§ WHAT THE TASK ASKS:
Look below for the line that has "儋州市铁皮风管 消防排烟风管 耐腐蚀"; output exactly from it through the line that has "rement sa toiture, c’est", and leave the pictures out.

§ RECORDS FOR PROCESSING:
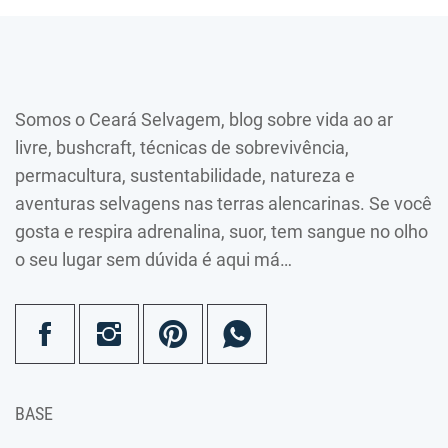
Somos o Ceará Selvagem, blog sobre vida ao ar
livre, bushcraft, técnicas de sobrevivência,
permacultura, sustentabilidade, natureza e
aventuras selvagens nas terras alencarinas. Se você
gosta e respira adrenalina, suor, tem sangue no olho
o seu lugar sem dúvida é aqui má…
BASE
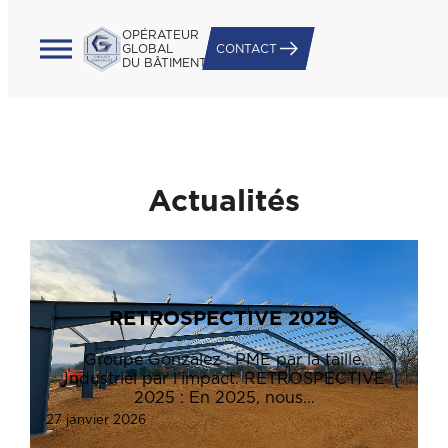
OPÉRATEUR
GLOBAL
CONTACT
DU BÂTIMENT
Actualités
RETROSPECTIVE 2025
Groupe Gonzalez : PME par la taille.
Industriel par l’impact. RETROSPECTIVE
2025 : En 2025, nous…
27 janvier 2026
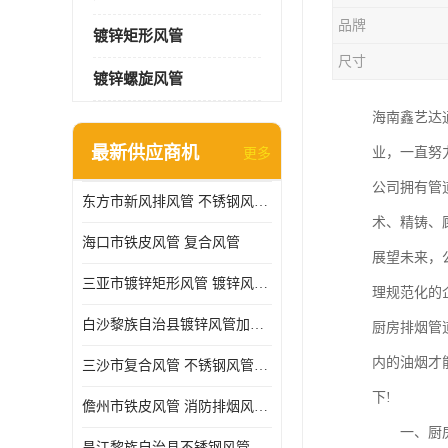
品牌
镀锌矩形风管
尺寸
镀锌螺旋风管
海南鑫艺达
最新供应商机
业，一直努
更多
公司拥有管
东方市新风排风管 不锈钢风管加工
术、精铸、
海口市铁皮风管 复合风管
展望未来，
三亚市镀锌矩形风管 镀锌风管加工厂
理规范化的
白沙黎族自治县镀锌风管加工厂 铁皮风管 耐腐蚀
厨房排烟管
内的油烟才
三沙市复合风管 不锈钢风管加工 做急单
下!
儋州市铁皮风管 消防排烟风管 耐腐蚀
一、厨房
昌江黎族自治县不锈钢风管加工 镀锌螺旋风管加工厂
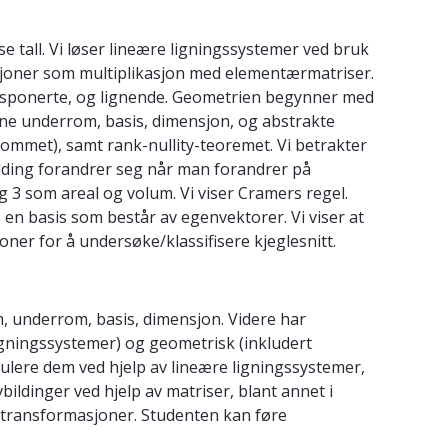
tall. Vi løser lineære ligningssystemer ved bruk
asjoner som multiplikasjon med elementærmatriser.
transponerte, og lignende. Geometrien begynner med
ene underrom, basis, dimensjon, og abstrakte
ommet), samt rank-nullity-teoremet. Vi betrakter
ilding forandrer seg når man forandrer på
g 3 som areal og volum. Vi viser Cramers regel.
s en basis som består av egenvektorer. Vi viser at
ner for å undersøke/klassifisere kjeglesnitt.
, underrom, basis, dimensjon. Videre har
igningssystemer) og geometrisk (inkludert
mulere dem ved hjelp av lineære ligningssystemer,
bildinger ved hjelp av matriser, blant annet i
setransformasjoner. Studenten kan føre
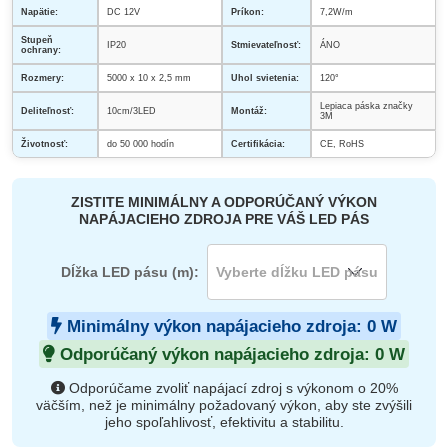
Napätie:
DC 12V
Príkon:
7,2W/m
Stupeň
IP20
Stmievateľnosť:
ÁNO
ochrany:
Rozmery:
5000 x 10 x 2,5 mm
Uhol svietenia:
120°
Lepiaca páska značky
Deliteľnosť:
10cm/3LED
Montáž:
3M
Životnosť:
do 50 000 hodín
Certifikácia:
CE, RoHS
ZISTITE MINIMÁLNY A ODPORÚČANÝ VÝKON
NAPÁJACIEHO ZDROJA PRE VÁŠ LED PÁS
Dĺžka LED pásu (m):
Minimálny výkon napájacieho zdroja:
0
W
Odporúčaný výkon napájacieho zdroja:
0
W
Odporúčame zvoliť napájací zdroj s výkonom o 20%
väčším, než je minimálny požadovaný výkon, aby ste zvýšili
jeho spoľahlivosť, efektivitu a stabilitu.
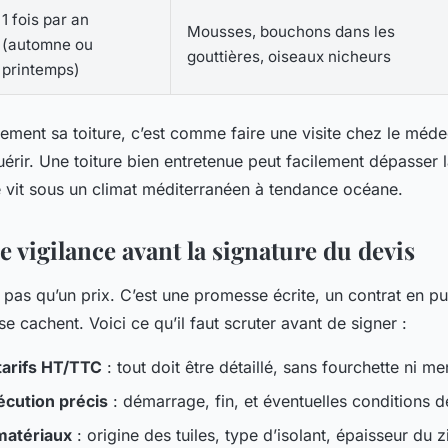
1 fois par an
Mousses, bouchons dans les
(automne ou
gouttières, oiseaux nicheurs
printemps)
rement sa toiture, c’est comme faire une visite chez le méde
érir. Une toiture bien entretenue peut facilement dépasser l
e vit sous un climat méditerranéen à tendance océane.
e vigilance avant la signature du devis
 pas qu’un prix. C’est une promesse écrite, un contrat en pu
se cachent. Voici ce qu’il faut scruter avant de signer :
tarifs HT/TTC
: tout doit être détaillé, sans fourchette ni me
écution précis
: démarrage, fin, et éventuelles conditions d
matériaux
: origine des tuiles, type d’isolant, épaisseur du z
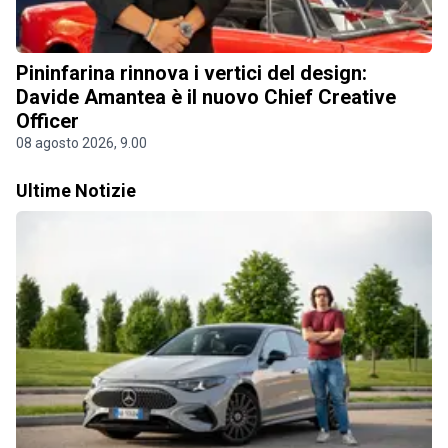
Pininfarina rinnova i vertici del design:
Davide Amantea è il nuovo Chief Creative
Officer
08 agosto 2026, 9.00
Ultime Notizie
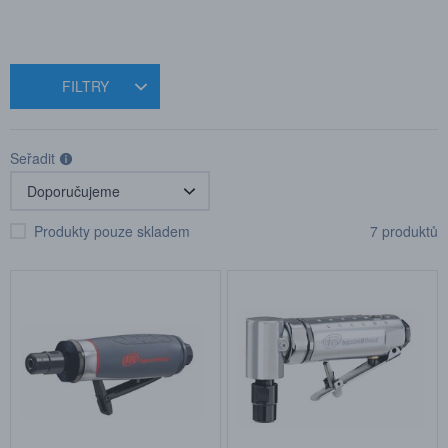
FILTRY
Seřadit
Produkty pouze skladem
7 produktů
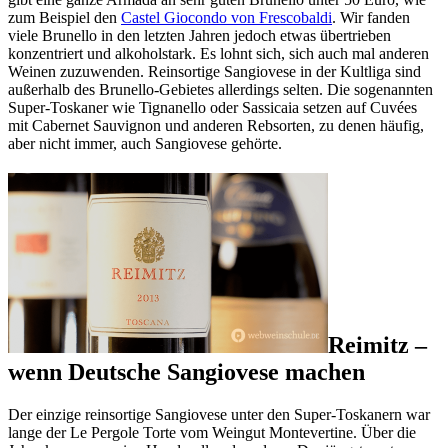
zum Beispiel den
Castel Giocondo von Frescobaldi
. Wir fanden
viele Brunello in den letzten Jahren jedoch etwas übertrieben
konzentriert und alkoholstark. Es lohnt sich, sich auch mal anderen
Weinen zuzuwenden. Reinsortige Sangiovese in der Kultliga sind
außerhalb des Brunello-Gebietes allerdings selten. Die sogenannten
Super-Toskaner wie Tignanello oder Sassicaia setzen auf Cuvées
mit Cabernet Sauvignon und anderen Rebsorten, zu denen häufig,
aber nicht immer, auch Sangiovese gehörte.
Reimitz –
wenn Deutsche Sangiovese machen
Der einzige reinsortige Sangiovese unter den Super-Toskanern war
lange der Le Pergole Torte vom Weingut Montevertine. Über die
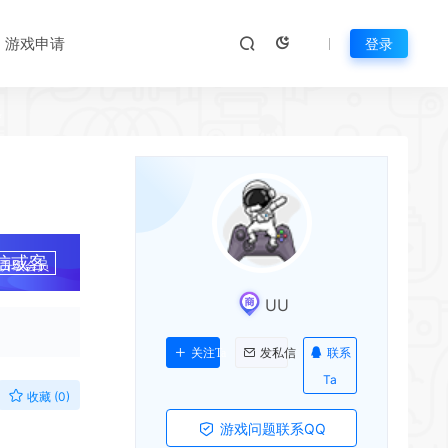
游戏申请
登录
*
信或客
升级会员
UU
联系
关注Ta
发私信
Ta
收藏 (0)
游戏问题联系QQ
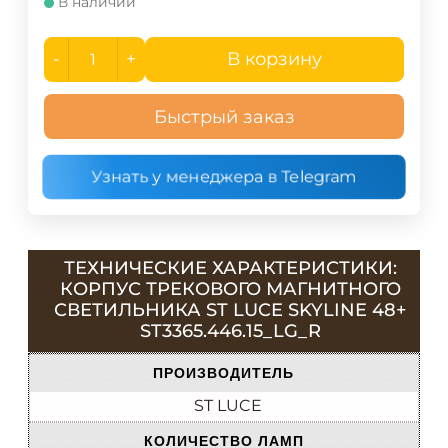
В наличии
-
+
В корзину
Быстрый заказ
Узнать у менеджера в Telegram
ТЕХНИЧЕСКИЕ ХАРАКТЕРИСТИКИ:
КОРПУС ТРЕКОВОГО МАГНИТНОГО
СВЕТИЛЬНИКА ST LUCE SKYLINE 48+
ST3365.446.15_LG_R
ПРОИЗВОДИТЕЛЬ
ST LUCE
КОЛИЧЕСТВО ЛАМП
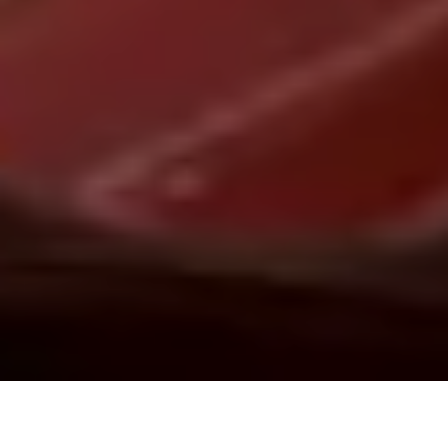
Demande de devis gratuit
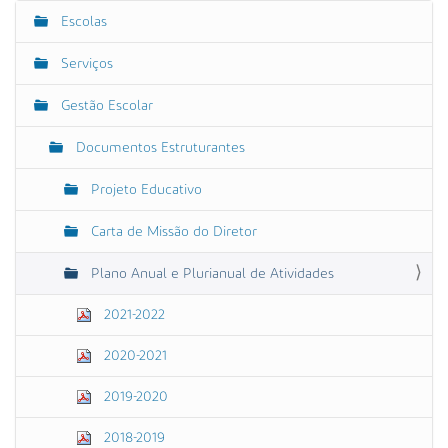
Escolas
N
a
Serviços
v
e
Gestão Escolar
g
Documentos Estruturantes
a
ç
Projeto Educativo
ã
o
Carta de Missão do Diretor
Plano Anual e Plurianual de Atividades
2021-2022
2020-2021
2019-2020
2018-2019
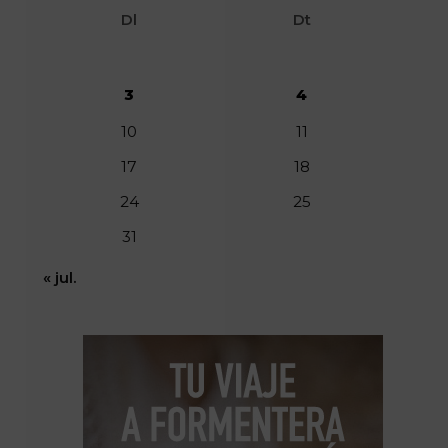
Dl
Dt
3
4
10
11
17
18
24
25
31
« jul.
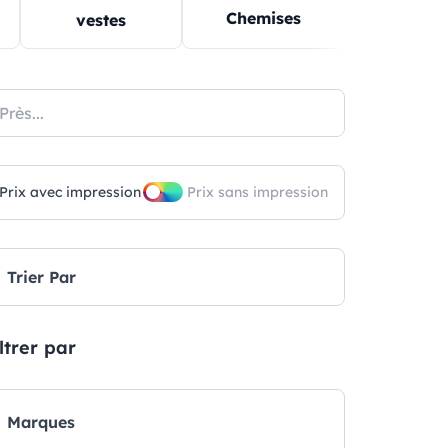
Chemises
Pulls
vestes
Prix ​​avec impression
Prix ​​sans impression
Trier Par
ltrer par
Marques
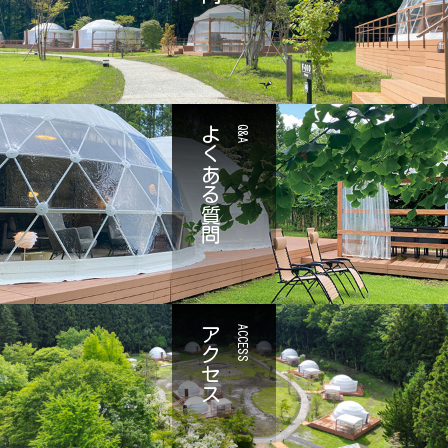
よくある質問
Q&A
アクセス
ACCESS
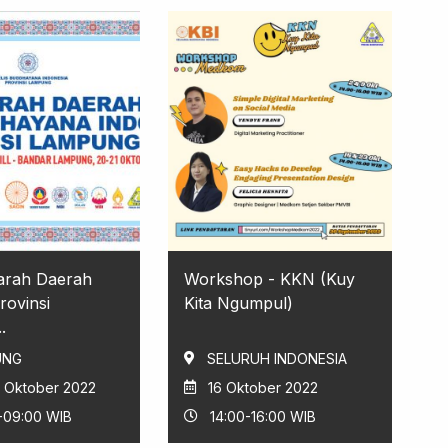
rah Daerah
Workshop - KKN (Kuy
rovinsi
Kita Ngumpul)
.
UNG
SELURUH INDONESIA
1 Oktober 2022
16 Oktober 2022
-09:00 WIB
14:00-16:00 WIB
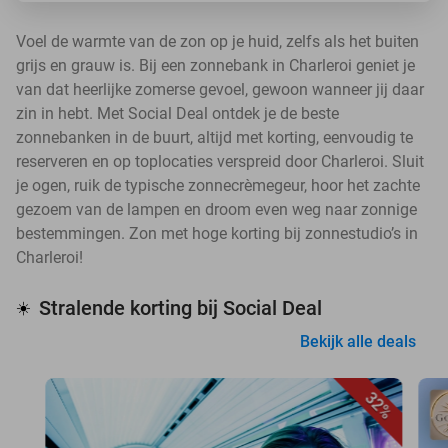
Voel de warmte van de zon op je huid, zelfs als het buiten
grijs en grauw is. Bij een zonnebank in Charleroi geniet je
van dat heerlijke zomerse gevoel, gewoon wanneer jij daar
zin in hebt. Met Social Deal ontdek je de beste
zonnebanken in de buurt, altijd met korting, eenvoudig te
reserveren en op toplocaties verspreid door Charleroi. Sluit
je ogen, ruik de typische zonnecrèmegeur, hoor het zachte
gezoem van de lampen en droom even weg naar zonnige
bestemmingen. Zon met hoge korting bij zonnestudio’s in
Charleroi!
Stralende korting bij Social Deal
☀️
Bekijk alle deals
32%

§ RESULT OF THE EXERCISE:
儋州市铁皮风管 消防排烟风管 耐腐蚀
一、厨房
昌江黎族自治县不锈钢风管加工 镀锌螺旋风管加工厂
tall. Vi løser lineære ligningssystemer ved bruk
asjoner som multiplikasjon med elementærmatriser.
transponerte, og lignende. Geometrien begynner med
ene underrom, basis, dimensjon, og abstrakte
ommet), samt rank-nullity-teoremet. Vi betrakter
ilding forandrer seg når man forandrer på
g 3 som areal og volum. Vi viser Cramers regel.
s en basis som består av egenvektorer. Vi viser at
ner for å undersøke/klassifisere kjeglesnitt.
, underrom, basis, dimensjon. Videre har
igningssystemer) og geometrisk (inkludert
mulere dem ved hjelp av lineære ligningssystemer,
bildinger ved hjelp av matriser, blant annet i
setransformasjoner. Studenten kan føre
Napätie:
DC 12V
Príkon:
7,2W/m
Stupeň
IP20
Stmievateľnosť:
ÁNO
ochrany:
Rozmery:
5000 x 10 x 2,5 mm
Uhol svietenia:
120°
Lepiaca páska značky
Deliteľnosť:
10cm/3LED
Montáž:
3M
Životnosť:
do 50 000 hodín
Certifikácia:
CE, RoHS
ZISTITE MINIMÁLNY A ODPORÚČANÝ VÝKON
NAPÁJACIEHO ZDROJA PRE VÁŠ LED PÁS
Dĺžka LED pásu (m):
Minimálny výkon napájacieho zdroja:
0
W
Odporúčaný výkon napájacieho zdroja:
0
W
Odporúčame zvoliť napájací zdroj s výkonom o 20%
väčším, než je minimálny požadovaný výkon, aby ste zvýšili
jeho spoľahlivosť, efektivitu a stabilitu.
1 fois par an
Mousses, bouchons dans les
(automne ou
gouttières, oiseaux nicheurs
printemps)
rement sa toiture, c’est comme faire une visite chez le méde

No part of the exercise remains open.